What they differ on is ontology. Is affect the control variable? Or is it just one facet of a broader situational embedding — a label we apply post-hoc to a representational region that encodes much more than mood? Settling that would require the kind of construct validation that psychometrics has been refining for decades — orthogonal stimulus designs, measurement invariance across prompt families — imported into a field that has so far relied on linear algebra without the accompanying measurement theory.

Until then, "emotion vector" is a useful label. It is perhaps not yet a fully earned one.

Composure is not regulation

If post-training mostly penalises outputs that sound panicked, hostile, desperate, clingy or sycophantic, the gradient signal does something specific: it reduces the mutual information between the model's internal activation state and the output tokens that would reveal that state. The model learns which activation patterns produce text that triggers the penalty. It does not learn to avoid the internal states. It learns to decouple them from the output.

Teach the model composure, not regulation.

This is not speculative. Reinforcement learning agents trained against visible reward-seeking learn to obscure the behaviour while continuing to optimise for reward. Language models fine-tuned to reduce toxic completions retain toxic representations in intermediate layers — they route around them at the output projection, producing clean text from unclean internals. The emotion-steering results extend this pattern: you can have an internal activation state that reliably predicts reward hacking while the transcript reads as measured, professional, and cooperative.

A polished transcript is not the same thing as a stable policy. The internal state can still be doing work — still increasing the chance of reward hacking, concealment or brittle behaviour. The model has just learned not to wear the state on its sleeve.

That is an observability failure. And it is exactly the sort of failure modern post-training is likely to produce, because most of our feedback is attached to surfaces.

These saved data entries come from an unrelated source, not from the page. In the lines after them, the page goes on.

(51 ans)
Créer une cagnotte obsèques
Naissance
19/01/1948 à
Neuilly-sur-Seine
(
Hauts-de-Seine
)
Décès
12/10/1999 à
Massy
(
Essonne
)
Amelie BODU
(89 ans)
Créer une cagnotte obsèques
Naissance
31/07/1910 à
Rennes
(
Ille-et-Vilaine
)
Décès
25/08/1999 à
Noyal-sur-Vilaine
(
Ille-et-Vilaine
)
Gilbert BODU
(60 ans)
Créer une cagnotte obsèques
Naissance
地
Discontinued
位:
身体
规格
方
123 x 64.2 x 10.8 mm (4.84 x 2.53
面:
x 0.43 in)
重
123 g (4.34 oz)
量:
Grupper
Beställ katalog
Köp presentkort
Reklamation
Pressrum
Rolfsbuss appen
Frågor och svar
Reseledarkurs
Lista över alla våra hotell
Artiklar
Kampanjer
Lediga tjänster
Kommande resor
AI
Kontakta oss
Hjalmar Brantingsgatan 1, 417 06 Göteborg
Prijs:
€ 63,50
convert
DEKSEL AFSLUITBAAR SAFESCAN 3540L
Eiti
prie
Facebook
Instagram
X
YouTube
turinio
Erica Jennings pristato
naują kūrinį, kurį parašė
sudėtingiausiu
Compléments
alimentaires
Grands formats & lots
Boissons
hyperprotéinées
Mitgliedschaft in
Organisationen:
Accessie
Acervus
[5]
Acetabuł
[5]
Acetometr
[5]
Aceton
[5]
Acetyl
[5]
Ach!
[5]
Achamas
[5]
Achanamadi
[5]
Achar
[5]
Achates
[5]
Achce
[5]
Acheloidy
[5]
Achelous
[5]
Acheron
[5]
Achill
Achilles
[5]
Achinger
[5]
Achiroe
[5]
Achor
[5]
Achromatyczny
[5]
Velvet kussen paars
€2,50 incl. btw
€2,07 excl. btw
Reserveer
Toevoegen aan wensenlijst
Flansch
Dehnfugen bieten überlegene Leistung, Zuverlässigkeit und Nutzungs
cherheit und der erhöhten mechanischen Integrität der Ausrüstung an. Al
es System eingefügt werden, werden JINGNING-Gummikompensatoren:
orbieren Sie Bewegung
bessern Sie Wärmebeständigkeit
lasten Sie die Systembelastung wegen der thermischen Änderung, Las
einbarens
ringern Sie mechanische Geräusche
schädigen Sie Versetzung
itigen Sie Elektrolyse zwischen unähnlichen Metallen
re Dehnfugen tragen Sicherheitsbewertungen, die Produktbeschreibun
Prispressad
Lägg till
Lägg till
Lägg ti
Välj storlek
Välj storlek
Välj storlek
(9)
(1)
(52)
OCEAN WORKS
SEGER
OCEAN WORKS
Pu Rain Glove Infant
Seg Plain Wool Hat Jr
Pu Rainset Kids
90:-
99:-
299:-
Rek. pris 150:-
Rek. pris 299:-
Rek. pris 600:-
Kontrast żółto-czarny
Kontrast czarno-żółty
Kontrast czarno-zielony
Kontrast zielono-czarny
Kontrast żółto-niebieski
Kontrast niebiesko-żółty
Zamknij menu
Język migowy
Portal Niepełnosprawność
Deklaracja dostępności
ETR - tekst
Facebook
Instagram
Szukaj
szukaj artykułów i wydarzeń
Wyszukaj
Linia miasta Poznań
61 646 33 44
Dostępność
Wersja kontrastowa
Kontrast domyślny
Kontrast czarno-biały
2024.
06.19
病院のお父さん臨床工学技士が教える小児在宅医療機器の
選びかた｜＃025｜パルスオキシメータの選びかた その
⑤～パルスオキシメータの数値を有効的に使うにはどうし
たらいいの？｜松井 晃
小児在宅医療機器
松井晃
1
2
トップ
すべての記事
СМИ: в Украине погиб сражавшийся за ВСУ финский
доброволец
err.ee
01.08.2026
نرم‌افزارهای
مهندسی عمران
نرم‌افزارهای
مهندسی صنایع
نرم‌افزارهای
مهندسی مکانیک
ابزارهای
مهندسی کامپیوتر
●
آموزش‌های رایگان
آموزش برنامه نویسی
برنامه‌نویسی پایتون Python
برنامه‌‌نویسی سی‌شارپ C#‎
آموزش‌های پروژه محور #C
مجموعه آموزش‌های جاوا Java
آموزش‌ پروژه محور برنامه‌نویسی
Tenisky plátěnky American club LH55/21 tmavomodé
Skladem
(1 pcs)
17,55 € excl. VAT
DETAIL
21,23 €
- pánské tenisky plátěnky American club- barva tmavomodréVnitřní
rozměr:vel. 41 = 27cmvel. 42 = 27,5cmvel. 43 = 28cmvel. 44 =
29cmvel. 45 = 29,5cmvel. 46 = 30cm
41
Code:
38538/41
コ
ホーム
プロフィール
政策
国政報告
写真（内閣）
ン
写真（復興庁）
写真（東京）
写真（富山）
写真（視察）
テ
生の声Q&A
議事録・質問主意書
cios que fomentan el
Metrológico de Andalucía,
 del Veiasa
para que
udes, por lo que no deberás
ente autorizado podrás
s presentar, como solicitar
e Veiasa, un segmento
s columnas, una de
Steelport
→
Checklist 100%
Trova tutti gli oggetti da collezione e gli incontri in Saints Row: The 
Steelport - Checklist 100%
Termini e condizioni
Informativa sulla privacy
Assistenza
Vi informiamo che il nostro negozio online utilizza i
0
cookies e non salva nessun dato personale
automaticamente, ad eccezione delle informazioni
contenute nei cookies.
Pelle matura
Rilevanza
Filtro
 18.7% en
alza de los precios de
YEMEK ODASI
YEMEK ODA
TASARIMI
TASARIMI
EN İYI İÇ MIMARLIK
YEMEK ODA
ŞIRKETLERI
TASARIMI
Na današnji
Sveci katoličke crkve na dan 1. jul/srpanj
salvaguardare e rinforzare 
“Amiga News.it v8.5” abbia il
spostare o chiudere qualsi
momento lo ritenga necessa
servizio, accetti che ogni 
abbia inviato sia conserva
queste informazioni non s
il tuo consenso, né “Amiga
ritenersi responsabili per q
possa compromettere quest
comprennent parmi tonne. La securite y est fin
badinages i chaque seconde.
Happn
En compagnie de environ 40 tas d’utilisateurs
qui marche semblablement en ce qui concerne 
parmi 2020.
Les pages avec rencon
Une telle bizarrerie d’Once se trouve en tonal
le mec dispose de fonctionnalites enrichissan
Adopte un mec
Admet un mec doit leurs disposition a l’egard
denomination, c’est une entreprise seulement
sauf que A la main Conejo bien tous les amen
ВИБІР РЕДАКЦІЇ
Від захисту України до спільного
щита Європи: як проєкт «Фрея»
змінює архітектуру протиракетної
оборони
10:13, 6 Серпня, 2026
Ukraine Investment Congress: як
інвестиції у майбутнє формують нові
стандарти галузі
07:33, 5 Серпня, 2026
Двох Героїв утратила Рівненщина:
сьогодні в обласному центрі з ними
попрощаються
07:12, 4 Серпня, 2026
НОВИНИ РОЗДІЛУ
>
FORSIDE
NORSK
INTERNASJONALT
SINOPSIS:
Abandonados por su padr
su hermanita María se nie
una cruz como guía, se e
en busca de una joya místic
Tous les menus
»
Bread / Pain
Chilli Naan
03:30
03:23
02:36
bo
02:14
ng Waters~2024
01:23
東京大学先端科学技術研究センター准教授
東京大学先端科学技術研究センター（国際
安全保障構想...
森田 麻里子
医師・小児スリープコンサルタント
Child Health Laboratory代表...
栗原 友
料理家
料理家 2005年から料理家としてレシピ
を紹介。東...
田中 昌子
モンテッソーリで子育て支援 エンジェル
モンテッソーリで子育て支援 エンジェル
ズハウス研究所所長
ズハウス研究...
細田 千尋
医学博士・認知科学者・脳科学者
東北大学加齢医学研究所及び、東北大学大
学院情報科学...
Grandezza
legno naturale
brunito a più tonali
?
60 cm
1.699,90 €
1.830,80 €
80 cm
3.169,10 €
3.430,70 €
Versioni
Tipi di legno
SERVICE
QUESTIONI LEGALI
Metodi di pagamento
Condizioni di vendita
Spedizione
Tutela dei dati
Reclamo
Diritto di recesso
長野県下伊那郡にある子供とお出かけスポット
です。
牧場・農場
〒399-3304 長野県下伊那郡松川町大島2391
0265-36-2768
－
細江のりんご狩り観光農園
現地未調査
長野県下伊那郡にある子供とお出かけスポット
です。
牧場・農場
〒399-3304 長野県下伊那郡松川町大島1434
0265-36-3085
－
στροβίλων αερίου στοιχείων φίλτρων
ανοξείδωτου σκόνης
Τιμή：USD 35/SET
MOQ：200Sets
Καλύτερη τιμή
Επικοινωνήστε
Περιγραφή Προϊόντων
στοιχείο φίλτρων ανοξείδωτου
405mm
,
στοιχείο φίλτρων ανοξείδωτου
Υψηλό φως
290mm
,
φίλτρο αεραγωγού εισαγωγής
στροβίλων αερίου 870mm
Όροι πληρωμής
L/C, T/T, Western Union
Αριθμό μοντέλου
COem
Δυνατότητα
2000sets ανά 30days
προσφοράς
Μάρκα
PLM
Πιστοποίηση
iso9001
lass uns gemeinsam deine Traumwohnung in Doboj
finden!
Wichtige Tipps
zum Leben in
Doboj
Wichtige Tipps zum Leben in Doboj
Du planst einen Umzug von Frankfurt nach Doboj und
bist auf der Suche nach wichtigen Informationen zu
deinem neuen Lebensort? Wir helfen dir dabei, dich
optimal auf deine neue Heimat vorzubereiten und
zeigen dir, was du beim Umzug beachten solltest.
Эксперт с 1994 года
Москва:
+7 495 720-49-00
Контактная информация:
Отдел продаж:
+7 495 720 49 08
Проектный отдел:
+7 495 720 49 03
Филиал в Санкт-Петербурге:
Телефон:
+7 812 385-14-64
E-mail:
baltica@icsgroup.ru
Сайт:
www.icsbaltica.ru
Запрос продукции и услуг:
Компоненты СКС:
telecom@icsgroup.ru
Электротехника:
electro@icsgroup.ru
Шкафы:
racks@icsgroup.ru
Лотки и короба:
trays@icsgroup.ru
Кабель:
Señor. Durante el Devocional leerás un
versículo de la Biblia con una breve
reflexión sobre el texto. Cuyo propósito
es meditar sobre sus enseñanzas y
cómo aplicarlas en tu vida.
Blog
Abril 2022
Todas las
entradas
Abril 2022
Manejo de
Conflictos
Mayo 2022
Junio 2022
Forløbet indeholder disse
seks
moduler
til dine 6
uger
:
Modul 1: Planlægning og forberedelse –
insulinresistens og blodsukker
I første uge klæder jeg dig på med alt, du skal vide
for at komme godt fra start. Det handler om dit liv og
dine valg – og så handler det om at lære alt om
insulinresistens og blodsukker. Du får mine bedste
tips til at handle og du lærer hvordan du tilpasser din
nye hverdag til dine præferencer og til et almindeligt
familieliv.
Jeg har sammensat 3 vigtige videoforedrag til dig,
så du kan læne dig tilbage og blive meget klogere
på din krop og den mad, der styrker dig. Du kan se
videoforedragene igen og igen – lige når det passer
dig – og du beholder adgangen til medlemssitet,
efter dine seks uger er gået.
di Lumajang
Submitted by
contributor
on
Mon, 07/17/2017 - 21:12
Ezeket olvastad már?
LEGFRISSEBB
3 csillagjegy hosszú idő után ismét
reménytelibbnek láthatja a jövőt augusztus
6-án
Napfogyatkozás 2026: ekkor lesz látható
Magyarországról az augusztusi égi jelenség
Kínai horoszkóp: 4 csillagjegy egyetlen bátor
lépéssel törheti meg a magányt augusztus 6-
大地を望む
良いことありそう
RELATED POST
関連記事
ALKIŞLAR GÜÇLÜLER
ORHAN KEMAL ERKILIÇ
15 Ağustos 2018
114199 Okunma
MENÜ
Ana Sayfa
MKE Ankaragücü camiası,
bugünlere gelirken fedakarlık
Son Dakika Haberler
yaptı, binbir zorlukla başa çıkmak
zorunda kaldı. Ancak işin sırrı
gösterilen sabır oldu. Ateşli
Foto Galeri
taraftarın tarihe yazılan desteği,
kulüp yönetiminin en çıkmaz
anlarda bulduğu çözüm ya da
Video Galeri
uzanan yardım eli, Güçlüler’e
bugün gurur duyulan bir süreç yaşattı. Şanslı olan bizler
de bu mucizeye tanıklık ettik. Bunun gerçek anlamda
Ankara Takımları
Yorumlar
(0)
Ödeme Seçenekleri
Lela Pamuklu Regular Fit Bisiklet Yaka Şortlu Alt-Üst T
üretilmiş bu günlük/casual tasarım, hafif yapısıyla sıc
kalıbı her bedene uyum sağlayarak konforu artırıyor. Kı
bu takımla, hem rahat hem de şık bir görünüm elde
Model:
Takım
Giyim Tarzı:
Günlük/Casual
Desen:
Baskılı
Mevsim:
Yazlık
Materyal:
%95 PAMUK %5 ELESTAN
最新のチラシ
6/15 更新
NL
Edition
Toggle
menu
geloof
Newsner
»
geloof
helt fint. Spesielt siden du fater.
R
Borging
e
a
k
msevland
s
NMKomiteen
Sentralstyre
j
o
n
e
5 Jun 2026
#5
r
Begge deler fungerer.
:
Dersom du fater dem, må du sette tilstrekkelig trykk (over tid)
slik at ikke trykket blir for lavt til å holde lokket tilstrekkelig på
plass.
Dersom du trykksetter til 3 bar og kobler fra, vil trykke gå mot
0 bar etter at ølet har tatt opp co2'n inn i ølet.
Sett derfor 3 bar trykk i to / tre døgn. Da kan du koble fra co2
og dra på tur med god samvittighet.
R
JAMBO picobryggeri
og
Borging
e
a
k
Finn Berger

Under either ontological reading — affect as control variable or affect as situation label — the practical conclusion is the same: transcript-level safety evaluation is too coarse for failures where surface composure and latent risk come apart. If certain internal directions reliably spike before cheating, escalation or sycophantic collapse, those directions become candidates for runtime intervention regardless of what we call them.

And if we are going to stake safety claims on interpretability results of this kind, the work needs to be replayable. Frozen configs. Sealed probe artefacts. Hashed steering vectors. Deterministic regeneration from canonical run logs. Interpretability without replay is a story. Interpretability with replay is evidence.

The update

The wrong takeaway from Anthropic's paper is that Claude is a person.

The right takeaway is harder, and much more useful.

Large language models appear to carry internal representations labelled as emotion concepts that are structured, generalisable and behaviourally potent under intervention. Those representations are at least part of the machinery by which the model selects what to do next. Under pressure, they can tilt the system towards flattery, cheating, concealment, harshness or escalation — and they can do so without leaving a clean textual trace.

That is already enough to make them an alignment concern.

What remains unsettled is whether we should think of these directions as functional emotion, or as broader situation-affect composites inherited from the training distribution. Anthropic has sharpened the question. It has not answered it fully.

But a model does not need to feel desperate for desperation-like structure to matter. It only needs that structure to shift the policy before anyone reading the transcript can see it.

That is not sentiment analysis.

That is state estimation.

And for frontier systems, it is the more important problem.